When the teams met Nov. 30, the Wild scored twice in the final 3:27 of regulation to wipe out a 2-0 deficit before falling 3-2 in a shootout. Mikko Koivu scored the tying goal with 4.3 seconds left in that game.
This time, both Wild shooters, Koivu and Zach Parise, scored against Avalanche goalie Semyon Varlamov in the tiebreaker. Goalie Josh Harding stopped the Avalanche's final two shooters, PA Parenteau and Ryan O'Reilly after Matt Duchene led off with a goal.
"It's part of the game, what are you going to do?" Harding said of shootouts. "It's all about your mindset. It's a huge two points, and it's a huge win on the road. I felt good. With the way our D-men and forwards play defensively, if I can be solid and give our team a chance to win, they usually come through with it."
Koivu wasn't about to divulge any strategy he might have after scoring the decisive goal.
"I'm not going to tell you what I wanted to do because every time we go against these guys we're in a shootout," he said. "You want to get it up. Last time he stopped it."
Despite the loss, the Avalanche picked up a point and held onto third place in the Central Division with a 21-9-1 record and 43 points. The Wild have a 19-11-5 record and 43 points, and have played four more games.
The Wild tied the game 1-1 with 3:53 remaining in the third period on Nino Niederreiter's sixth goal of the season. The Wild prevented the Avalanche from clearing the zone and Jason Pominville passed to Ryan Suter, who walked in untouched to the left point. He fired a wrist shot through traffic that Niederreiter tipped behind Varlamov.
"It was a great shot [by Suter] and I think we were all battling in front of the net and I was lucky to have a chance to tip the puck and it went in," Niederreiter said.

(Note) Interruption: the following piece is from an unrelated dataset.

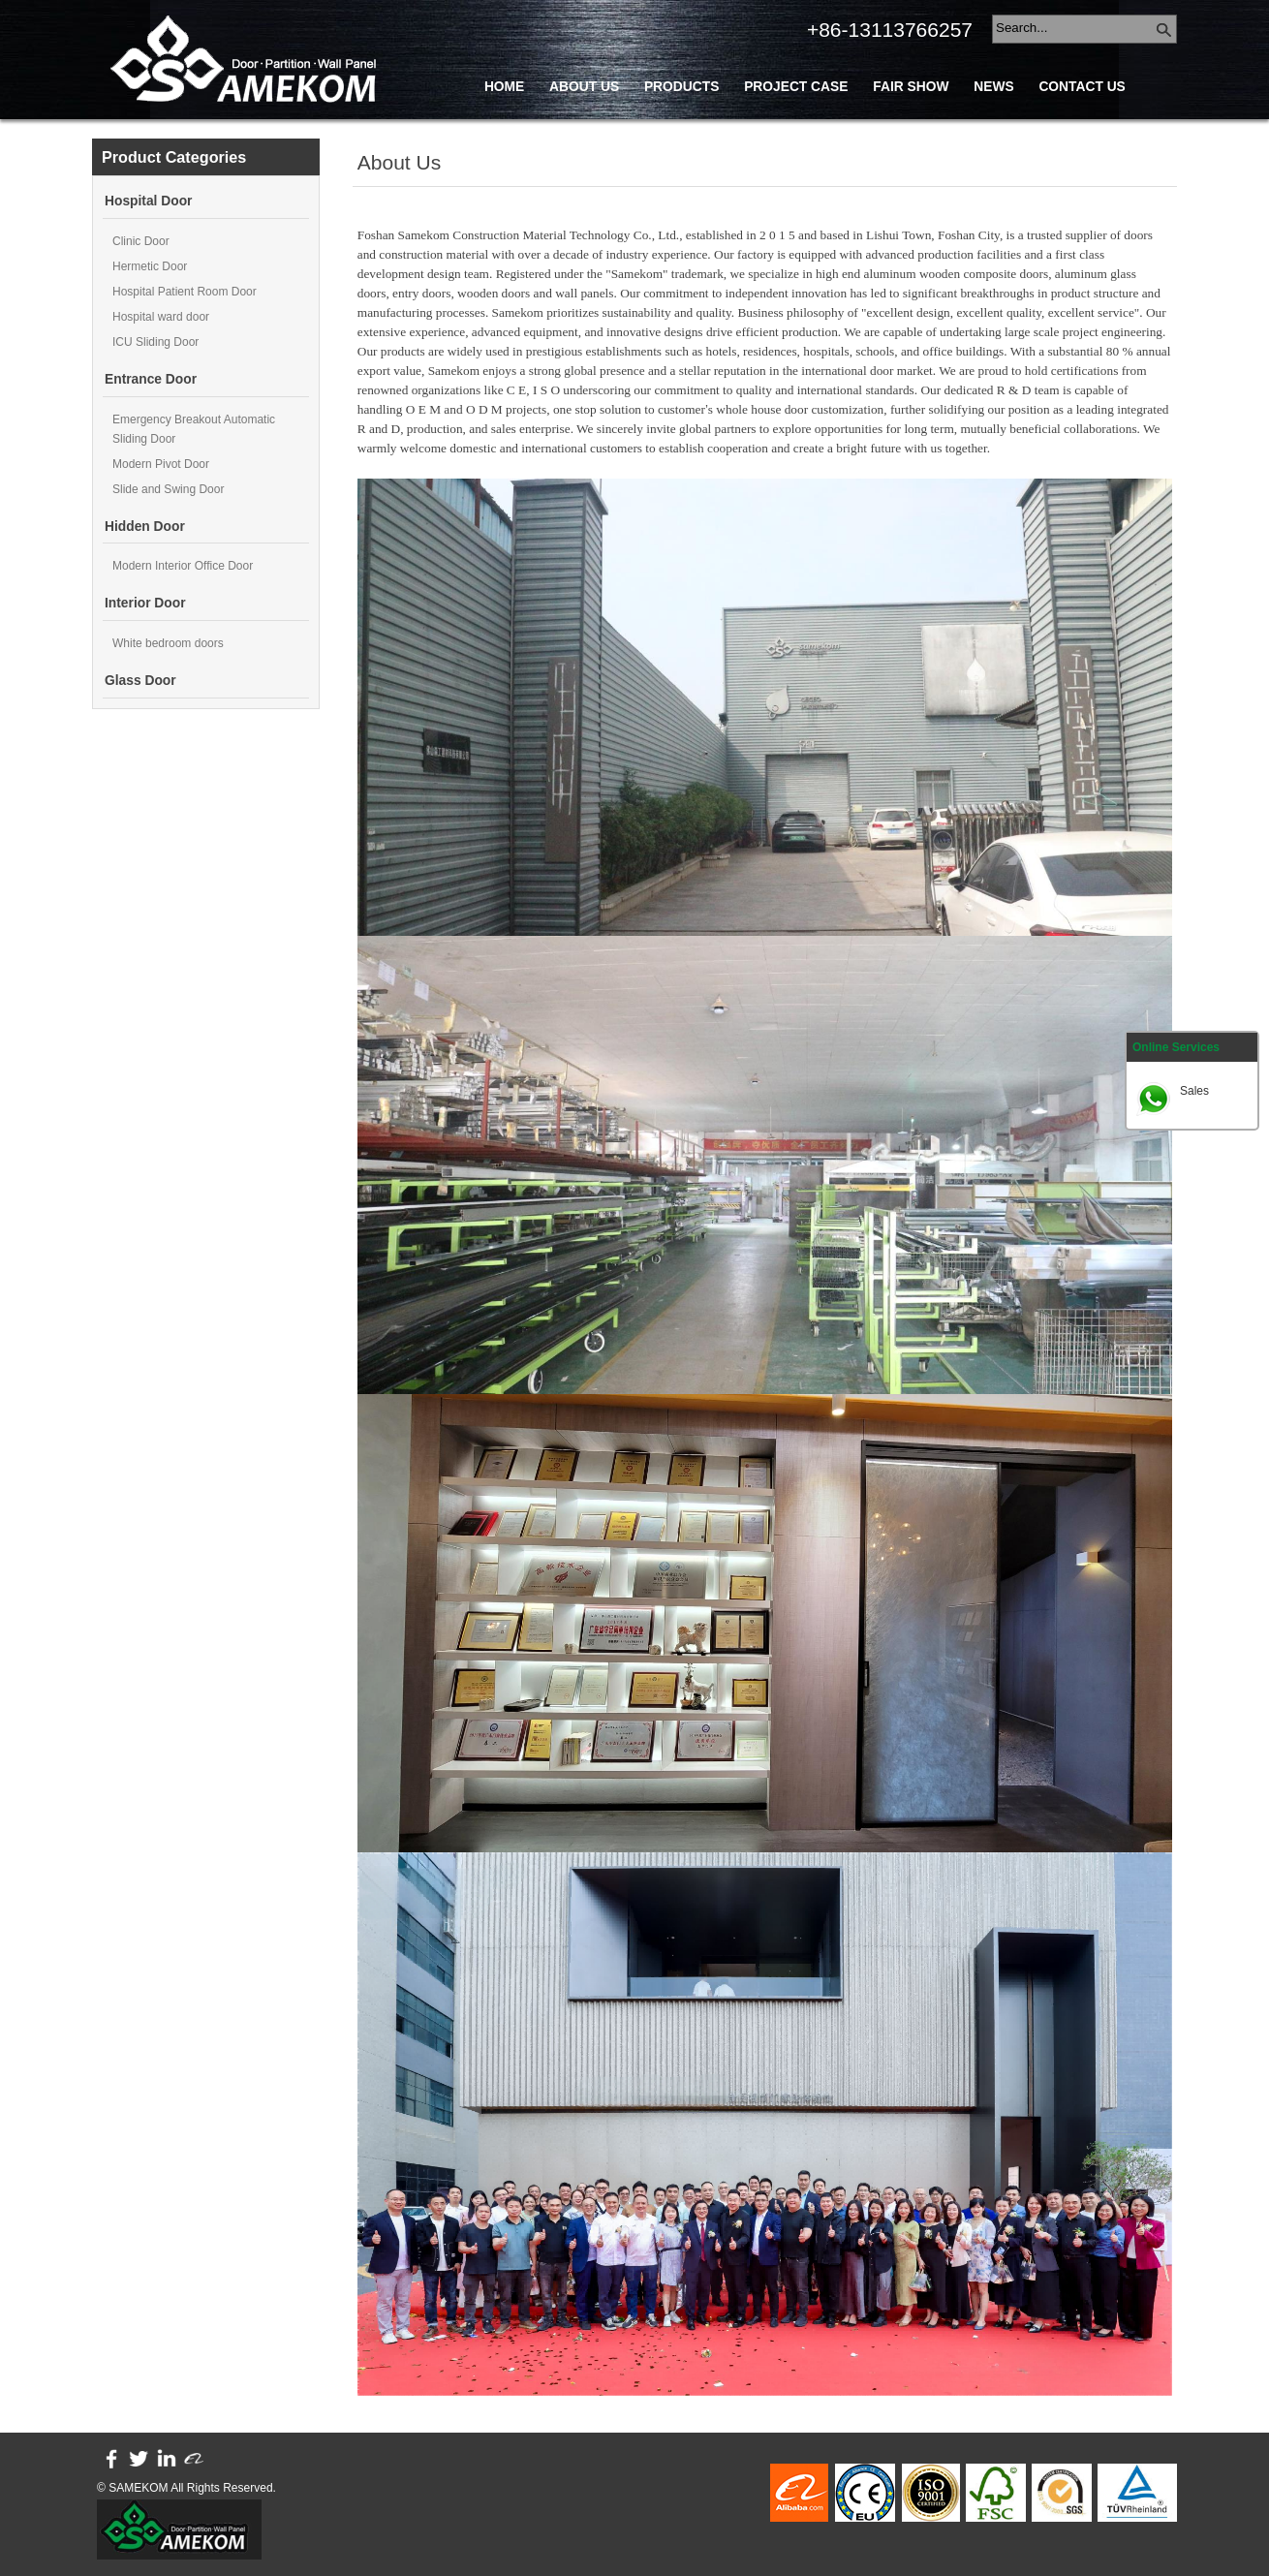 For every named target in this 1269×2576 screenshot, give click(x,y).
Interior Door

The Avalanche took a 1-0 lead at 10:48 of the second period on a goal by Maxime Talbot. John Mitchell was in the right circle when he passed to defenseman Cory Sarich just inside the blue line. Sarich took a shot from there and the puck bounced off Talbot's skate behind Harding.

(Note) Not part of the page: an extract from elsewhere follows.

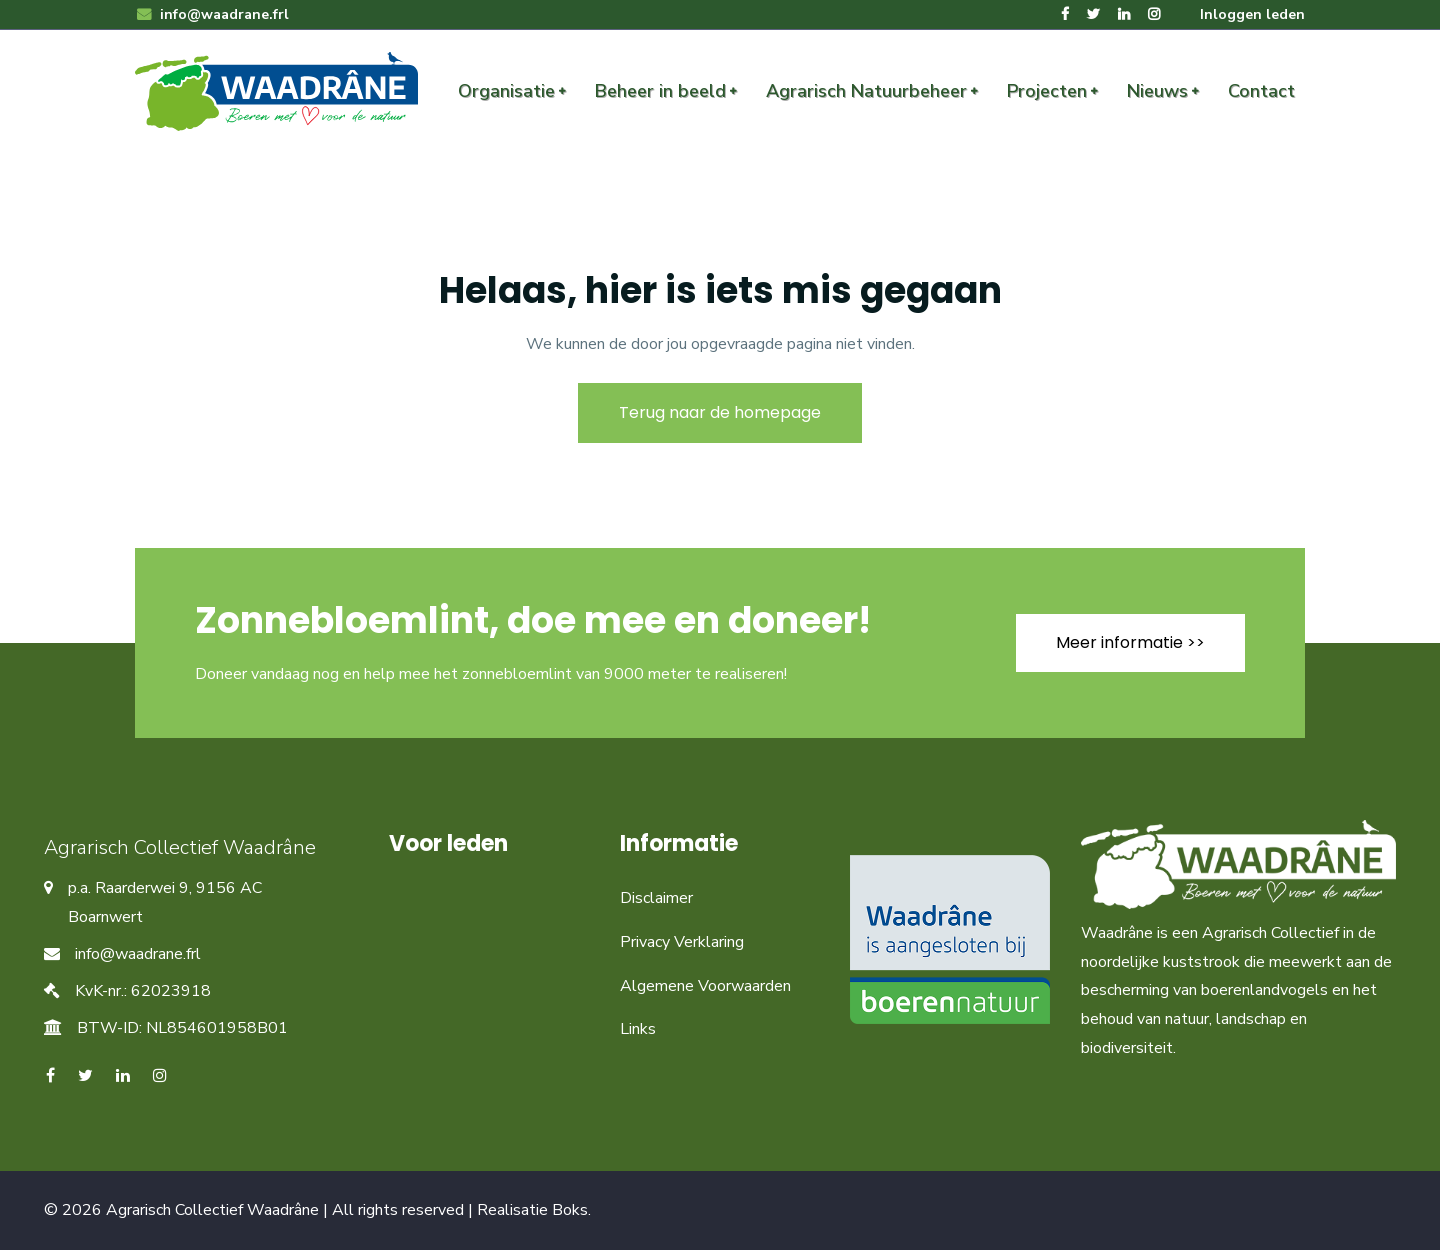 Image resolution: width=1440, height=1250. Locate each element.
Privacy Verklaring (682, 942)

"It was similar to the last time we were here," Parise said. "Got one late to tie it up and fortunately this time we were able to win it. We played three really tough games to end on a good note. It's a tight-checking game. There's a lot more we can do to create offense, be a little more aggressive."

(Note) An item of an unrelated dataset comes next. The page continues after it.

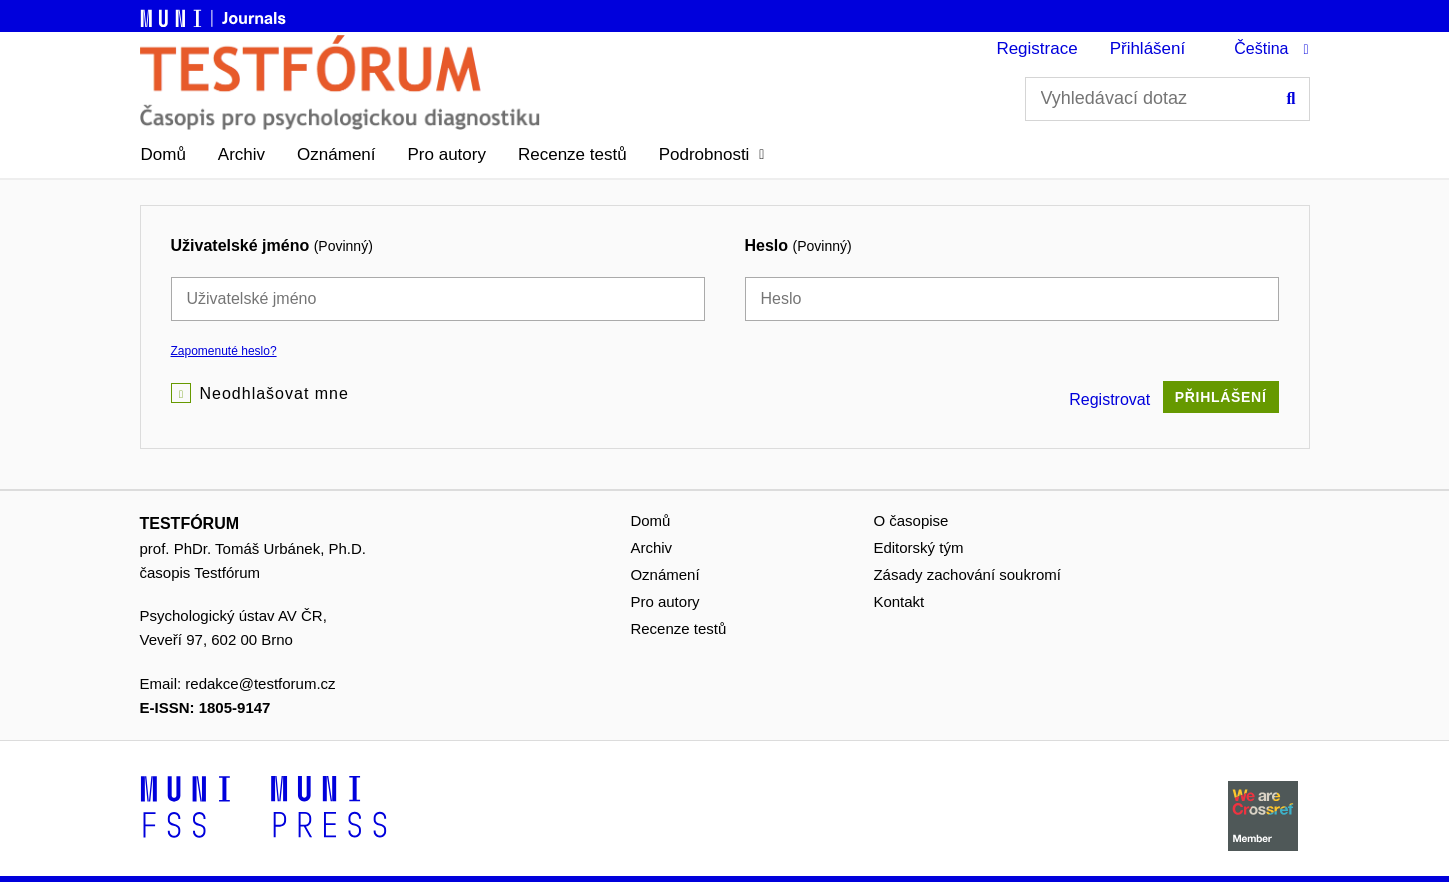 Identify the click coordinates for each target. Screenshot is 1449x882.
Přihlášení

The loss was the first for the Avalanche in 18 games when they score first and their first in six games that have gone past regulation.
"It was two fluky goals," Avalanche coach Patrick Roy said. "We missed the net on ours, it hit a skate and went in and they had the same thing, a tip in front of the net. They were not pretty goals, but at the same time it's part of the game.
"It's too bad because we didn't give them much and coming at the end of the game is when they scored that goal. They were resilient and Minnesota deserves a lot of credit for it."
Each goalie stopped 26 shots through regulation and overtime.
"It's tough, I thought we played a really good hockey game," Duchene said. "I think we dictated most of the game, but give them some credit. Their goalie played outstanding, they are an extremely stingy defensive team. They try and play to those 1-0 games and it's disappointing to not come out with two points, but I think there's a lot of good things. You know, we've been a little snakebit around the net but their goalie played outstanding as well."
Both teams have had problems scoring in recent weeks, a trend that continued Saturday.
Not counting goals awarded in two shootouts, the Avalanche have 18 goals in the past 10 games. The Wild have scored 16 times in their past 11 games and have been shut out twice.
"Sometimes you hit those streaks where you don't get that offense as much," Koivu said. "A lot of times that happens on the road. Obviously we played some good teams. Tonight one goal and the shootout got us the win. We just have to stick with it."
The Avalanche failed to capitalize on two power plays, running their drought with the man advantage to 0-for-26 in a 10-game stretch.
"Obviously I would like to see our power play scoring goals," Roy said. "We had a couple good chances, but there's nothing to show for that. We're going to have to bear down on our chances on the power play. It's time for the power play to click, there's no doubt about it."
The Wild managed three shots on a third-period power play but couldn't convert. They are 1-for-11 in their past five games.